In Alabama, there were few hitches, but the count in a U.S. Senate race in Mississippi was slowed by provisional ballots cast by people who lacked identification under the new voter ID law. Ultimately, there weren't enough provisional ballots in question to give either candidate a majority and a runoff will be held next month.
Here are five things to know about voter ID laws:
WHAT HAPPENED DURING THE PRIMARIES?
No major problems were reported in Alabama, where Republicans control the Legislature and governor's office, although a Democratic-led group said poll workers turned away an unspecified number of voters for not having the right ID, including a 93-year-old man who has been voting since World War II. In the Republican Senate primary in Mississippi, the provisional ballots slowed the vote tally in the race between incumbent Thad Cochran and tea party-backed challenger Chris McDaniel.
Six other states held primaries Tuesday, but did not have voter ID laws.
DID THE LAWS WORK BY CURBING ANY FRAUD?
The absence of massive problems might mean the laws worked as intended, or it might mean nothing at all. Primary voters often are fully engaged in the political process, and their numbers are relatively small compared with general elections. The laws could have a different effect in November, when larger numbers of people could show up at polls without ID.
HOW MANY STATES HAVE SOME FORM OF THE LAW?
Thirty-four states have passed laws requiring some sort of identification from voters, but only 31 of them are in effect, according to the National Conference of State Legislatures.
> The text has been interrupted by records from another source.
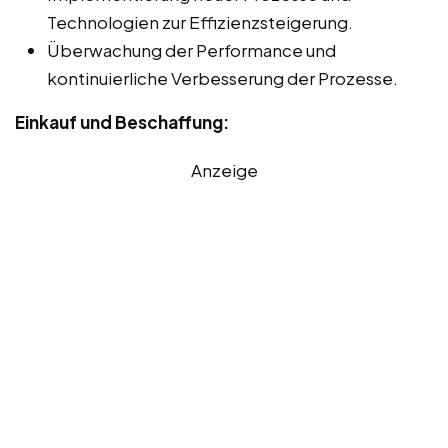
Technologien zur Effizienzsteigerung.
Überwachung der Performance und
kontinuierliche Verbesserung der Prozesse.
Einkauf und Beschaffung:
Anzeige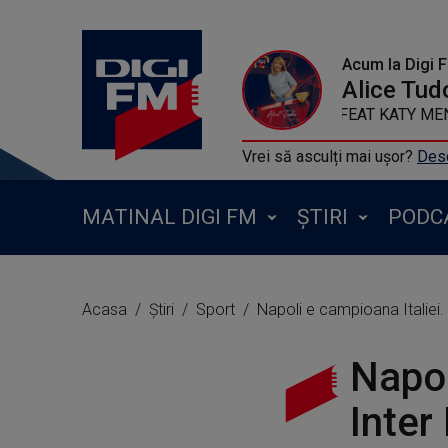
Acum la Digi 
Alice Tud
GORGON CITY FE
Vrei să asculți mai ușor?
Desc
MATINAL DIGI FM
ȘTIRI
PODC
Acasa
Știri
Sport
Napoli e campioana Italiei.
Napol
Inter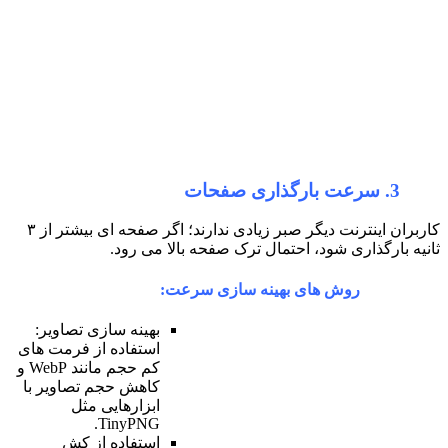
کاربران اینترنت دیگر صبر زیادی ندارند؛ اگر صفحه ای بیشتر از ۳
مال ترک صفحه بالا می رود.
هینه سازی سرعت:
بهینه سازی تصاویر:
استفاده از فرمت های
کم حجم مانند WebP و
کاهش حجم تصاویر با
ابزارهایی مثل
TinyPNG.
استفاده از کش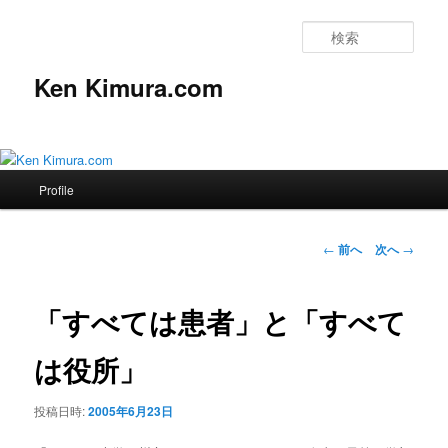
検
索
Ken Kimura.com
メ
Profile
メ
イ
ン
イ
メ
投
←
前へ
次へ
→
ニ
稿
ン
ュ
ナ
ー
ビ
「すべては患者」と「すべて
コ
ゲ
ー
は役所」
ン
シ
ョ
テ
投稿日時:
2005年6月23日
ン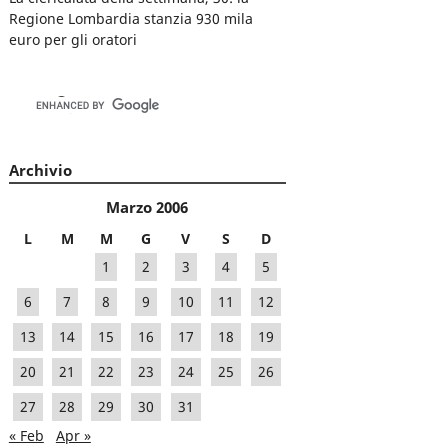
Regione Lombardia stanzia 930 mila
euro per gli oratori
Archivio
Marzo 2006
L
M
M
G
V
S
D
1
2
3
4
5
6
7
8
9
10
11
12
13
14
15
16
17
18
19
20
21
22
23
24
25
26
27
28
29
30
31
« Feb
Apr »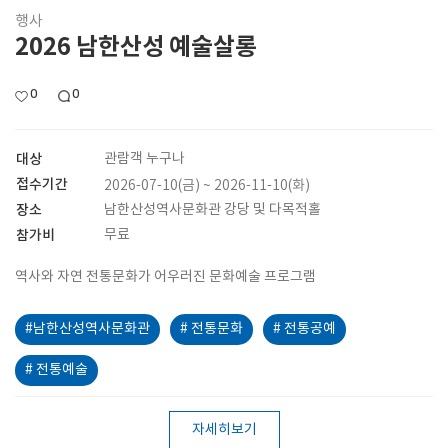
행사
2026 남한산성 예술살롱
0
0
대상
관람객 누구나
접수기간
2026-07-10(금) ~ 2026-11-10(화)
장소
남한산성역사문화관 강당 및 다목적홀
참가비
무료
역사와 자연 전통문화가 어우러진 문화예술 프로그램
#남한산성역사문화관
# 전통문화
# 전통공예
# 전통예술
자세히보기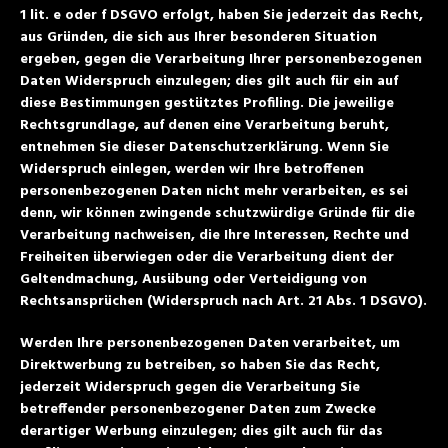
1 lit. e oder f DSGVO erfolgt, haben Sie jederzeit das Recht,
aus Gründen, die sich aus Ihrer besonderen Situation
ergeben, gegen die Verarbeitung Ihrer personenbezogenen
Daten Widerspruch einzulegen; dies gilt auch für ein auf
diese Bestimmungen gestütztes Profiling. Die jeweilige
Rechtsgrundlage, auf denen eine Verarbeitung beruht,
entnehmen Sie dieser Datenschutzerklärung. Wenn Sie
Widerspruch einlegen, werden wir Ihre betroffenen
personenbezogenen Daten nicht mehr verarbeiten, es sei
denn, wir können zwingende schutzwürdige Gründe für die
Verarbeitung nachweisen, die Ihre Interessen, Rechte und
Freiheiten überwiegen oder die Verarbeitung dient der
Geltendmachung, Ausübung oder Verteidigung von
Rechtsansprüchen (Widerspruch nach Art. 21 Abs. 1 DSGVO).
Werden Ihre personenbezogenen Daten verarbeitet, um
Direktwerbung zu betreiben, so haben Sie das Recht,
jederzeit Widerspruch gegen die Verarbeitung Sie
betreffender personenbezogener Daten zum Zwecke
derartiger Werbung einzulegen; dies gilt auch für das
Courts have struck down voter ID laws in Pennsylvania and Wisconsin, and a law passed in North Carolina won't take effect until 2016.
WHY DO PEOPLE LIKE OR DISLIKE THE LAWS?
Supporters say the Republican-backed laws prevent fraud by making it more difficult for people to cast ballots in the name of inactive or even dead voters. Critics say such problems are virtually nonexistent, and they maintain the laws suppress voting by making it tougher for people to cast ballots because some poor and elderly voters don't have the right IDs.
THE NEXT BIG TEST FOR THE LAWS
Voter ID laws could come into play June 10 in Arkansas, where runoff elections are scheduled and early voting is underway. A county judge ruled the law was unconstitutional, but the state Supreme Court blocked the order from taking effect. The new law was enforced in primary voting last month, but officials said only a small number of voters were rejected. The Senate runoff in Mississippi will be June 24.